◆ **DATA SUPPLIED**

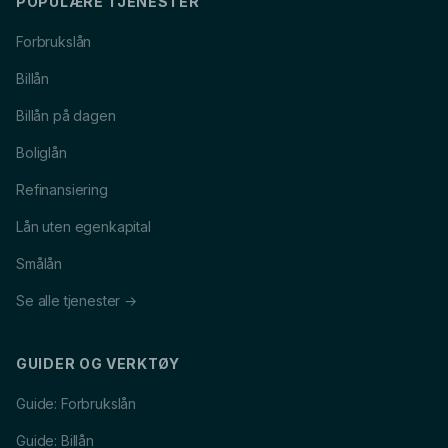
POPULÆRE TJENESTER
Forbrukslån
Billån
Billån på dagen
Boliglån
Refinansiering
Lån uten egenkapital
Smålån
Se alle tjenester →
GUIDER OG VERKTØY
Guide: Forbrukslån
Guide: Billån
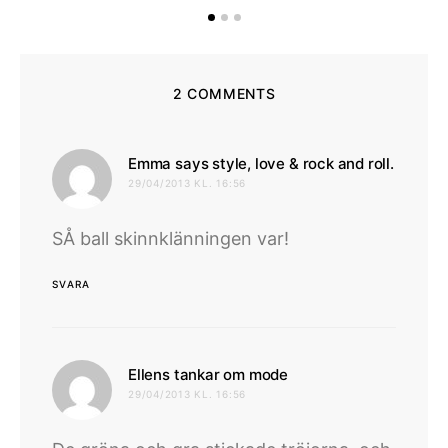
2 COMMENTS
skrive
Emma says style, love & rock and roll.
29/04/2013 KL. 16:56
SÅ ball skinnklänningen var!
SVARA
skriver:
Ellens tankar om mode
29/04/2013 KL. 16:56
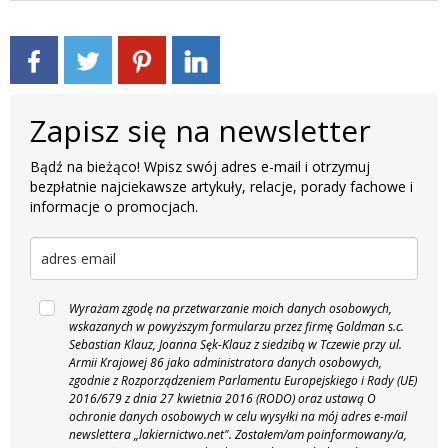
Zapisz się na newsletter
Bądź na bieżąco! Wpisz swój adres e-mail i otrzymuj
bezpłatnie najciekawsze artykuły, relacje, porady fachowe i
informacje o promocjach.
Wyrażam zgodę na przetwarzanie moich danych osobowych,
wskazanych w powyższym formularzu przez firmę Goldman s.c.
Sebastian Klauz, Joanna Sęk-Klauz z siedzibą w Tczewie przy ul.
Armii Krajowej 86 jako administratora danych osobowych,
zgodnie z Rozporządzeniem Parlamentu Europejskiego i Rady (UE)
2016/679 z dnia 27 kwietnia 2016 (RODO) oraz ustawą O
ochronie danych osobowych w celu wysyłki na mój adres e-mail
newslettera „lakiernictwo.net".
Zostałem/am poinformowany/a,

◆ **EXERCISE DETAILS**
Return only what lies between the line containing "Ellens tankar om mode" and the last line of the listing, those two lines included, exactly as written and with no pictures.

◆ **SOLVED EXERCISE**
Ellens tankar om mode
29/04/2013 KL. 16:56
Zapisz się na newsletter
Bądź na bieżąco! Wpisz swój adres e-mail i otrzymuj
bezpłatnie najciekawsze artykuły, relacje, porady fachowe i
informacje o promocjach.
Wyrażam zgodę na przetwarzanie moich danych osobowych,
wskazanych w powyższym formularzu przez firmę Goldman s.c.
Sebastian Klauz, Joanna Sęk-Klauz z siedzibą w Tczewie przy ul.
Armii Krajowej 86 jako administratora danych osobowych,
zgodnie z Rozporządzeniem Parlamentu Europejskiego i Rady (UE)
2016/679 z dnia 27 kwietnia 2016 (RODO) oraz ustawą O
ochronie danych osobowych w celu wysyłki na mój adres e-mail
newslettera „lakiernictwo.net".
Zostałem/am poinformowany/a,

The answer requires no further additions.